YOUR TASK —
Look for the word "оборудования" in the records, and copy each line where it appears.

(Stored data entries)
^^^^^^^^^^^^^^^^

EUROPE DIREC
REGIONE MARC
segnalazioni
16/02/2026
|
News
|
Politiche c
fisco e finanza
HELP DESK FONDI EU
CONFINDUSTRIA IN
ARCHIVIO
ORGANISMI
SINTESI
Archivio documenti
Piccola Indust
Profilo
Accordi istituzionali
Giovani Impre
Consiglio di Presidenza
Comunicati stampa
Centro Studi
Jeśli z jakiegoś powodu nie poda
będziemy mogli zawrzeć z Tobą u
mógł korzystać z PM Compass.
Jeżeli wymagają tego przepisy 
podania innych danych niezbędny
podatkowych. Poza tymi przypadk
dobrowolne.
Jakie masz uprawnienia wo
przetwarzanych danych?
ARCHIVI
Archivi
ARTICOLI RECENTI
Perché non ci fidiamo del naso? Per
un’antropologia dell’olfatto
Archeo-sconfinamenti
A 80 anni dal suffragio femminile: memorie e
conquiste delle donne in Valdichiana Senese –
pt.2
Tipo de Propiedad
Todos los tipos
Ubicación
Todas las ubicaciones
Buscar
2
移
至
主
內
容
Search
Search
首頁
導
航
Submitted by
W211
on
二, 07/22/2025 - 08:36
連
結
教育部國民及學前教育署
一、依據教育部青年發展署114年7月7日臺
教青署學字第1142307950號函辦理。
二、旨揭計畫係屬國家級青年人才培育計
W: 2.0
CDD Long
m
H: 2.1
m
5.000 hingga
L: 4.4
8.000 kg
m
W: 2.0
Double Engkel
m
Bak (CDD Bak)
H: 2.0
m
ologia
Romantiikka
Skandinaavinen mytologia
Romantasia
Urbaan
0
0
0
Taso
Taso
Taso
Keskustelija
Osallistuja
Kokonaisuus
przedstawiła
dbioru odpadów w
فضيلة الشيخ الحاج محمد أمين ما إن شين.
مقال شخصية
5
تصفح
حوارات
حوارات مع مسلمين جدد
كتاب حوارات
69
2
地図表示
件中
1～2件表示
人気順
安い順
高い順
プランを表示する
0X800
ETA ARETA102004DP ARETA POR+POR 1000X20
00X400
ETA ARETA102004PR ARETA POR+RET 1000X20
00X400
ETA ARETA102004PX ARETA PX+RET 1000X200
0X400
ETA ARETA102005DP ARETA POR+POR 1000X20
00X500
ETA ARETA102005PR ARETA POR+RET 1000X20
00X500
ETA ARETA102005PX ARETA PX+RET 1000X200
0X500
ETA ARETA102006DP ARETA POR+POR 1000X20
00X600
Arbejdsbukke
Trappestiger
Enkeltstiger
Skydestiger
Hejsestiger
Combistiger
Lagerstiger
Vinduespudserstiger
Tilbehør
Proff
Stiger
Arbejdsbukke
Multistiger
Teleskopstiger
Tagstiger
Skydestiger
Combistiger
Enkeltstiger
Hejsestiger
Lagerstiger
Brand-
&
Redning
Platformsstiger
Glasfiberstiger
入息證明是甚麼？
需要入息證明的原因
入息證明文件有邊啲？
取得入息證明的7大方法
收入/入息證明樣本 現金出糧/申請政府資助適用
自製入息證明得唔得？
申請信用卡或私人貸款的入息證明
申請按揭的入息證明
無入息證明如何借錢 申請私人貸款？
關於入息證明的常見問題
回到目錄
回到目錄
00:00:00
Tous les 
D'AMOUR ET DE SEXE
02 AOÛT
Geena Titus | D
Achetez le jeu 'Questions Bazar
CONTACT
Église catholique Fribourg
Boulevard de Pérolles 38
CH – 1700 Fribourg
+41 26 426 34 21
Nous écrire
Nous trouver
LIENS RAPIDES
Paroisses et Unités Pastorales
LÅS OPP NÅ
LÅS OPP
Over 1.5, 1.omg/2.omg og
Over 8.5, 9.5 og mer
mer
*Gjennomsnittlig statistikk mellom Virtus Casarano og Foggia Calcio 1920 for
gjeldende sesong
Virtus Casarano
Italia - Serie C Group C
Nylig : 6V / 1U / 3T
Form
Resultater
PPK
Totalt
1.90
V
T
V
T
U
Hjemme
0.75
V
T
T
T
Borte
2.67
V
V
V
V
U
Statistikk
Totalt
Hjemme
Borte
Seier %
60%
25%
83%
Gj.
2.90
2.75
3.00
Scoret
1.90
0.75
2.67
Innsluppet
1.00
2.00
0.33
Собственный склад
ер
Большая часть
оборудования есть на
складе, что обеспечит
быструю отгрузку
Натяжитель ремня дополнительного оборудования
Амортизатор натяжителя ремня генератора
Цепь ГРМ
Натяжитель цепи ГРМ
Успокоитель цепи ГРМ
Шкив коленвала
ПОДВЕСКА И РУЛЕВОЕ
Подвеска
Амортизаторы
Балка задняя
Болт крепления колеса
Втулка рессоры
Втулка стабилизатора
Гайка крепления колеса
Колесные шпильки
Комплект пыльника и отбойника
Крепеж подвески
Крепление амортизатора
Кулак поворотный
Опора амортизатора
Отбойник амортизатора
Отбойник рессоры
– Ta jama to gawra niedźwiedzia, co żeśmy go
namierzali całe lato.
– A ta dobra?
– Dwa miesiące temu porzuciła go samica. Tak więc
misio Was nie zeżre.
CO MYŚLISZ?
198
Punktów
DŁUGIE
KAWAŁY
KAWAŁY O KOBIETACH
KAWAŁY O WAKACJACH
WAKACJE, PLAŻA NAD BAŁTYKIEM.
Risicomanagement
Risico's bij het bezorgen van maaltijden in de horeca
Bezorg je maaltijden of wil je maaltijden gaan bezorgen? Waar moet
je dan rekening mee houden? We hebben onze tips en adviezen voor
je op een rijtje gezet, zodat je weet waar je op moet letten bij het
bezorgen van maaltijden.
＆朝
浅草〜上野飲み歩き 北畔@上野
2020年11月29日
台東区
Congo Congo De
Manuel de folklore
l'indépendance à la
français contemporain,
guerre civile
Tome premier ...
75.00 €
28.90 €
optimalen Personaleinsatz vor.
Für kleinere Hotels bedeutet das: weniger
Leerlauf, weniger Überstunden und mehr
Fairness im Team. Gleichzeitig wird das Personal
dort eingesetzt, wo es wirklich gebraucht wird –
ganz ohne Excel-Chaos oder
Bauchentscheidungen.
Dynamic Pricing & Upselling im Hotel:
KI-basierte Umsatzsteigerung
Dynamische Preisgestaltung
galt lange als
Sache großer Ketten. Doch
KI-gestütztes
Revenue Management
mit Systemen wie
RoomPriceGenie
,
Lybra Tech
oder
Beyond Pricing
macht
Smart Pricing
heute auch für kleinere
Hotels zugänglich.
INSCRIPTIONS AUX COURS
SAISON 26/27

^^^^^^^^^^^^^^^^

SOLUTION FOR THIS EXERCISE —
оборудования есть на
Натяжитель ремня дополнительного оборудования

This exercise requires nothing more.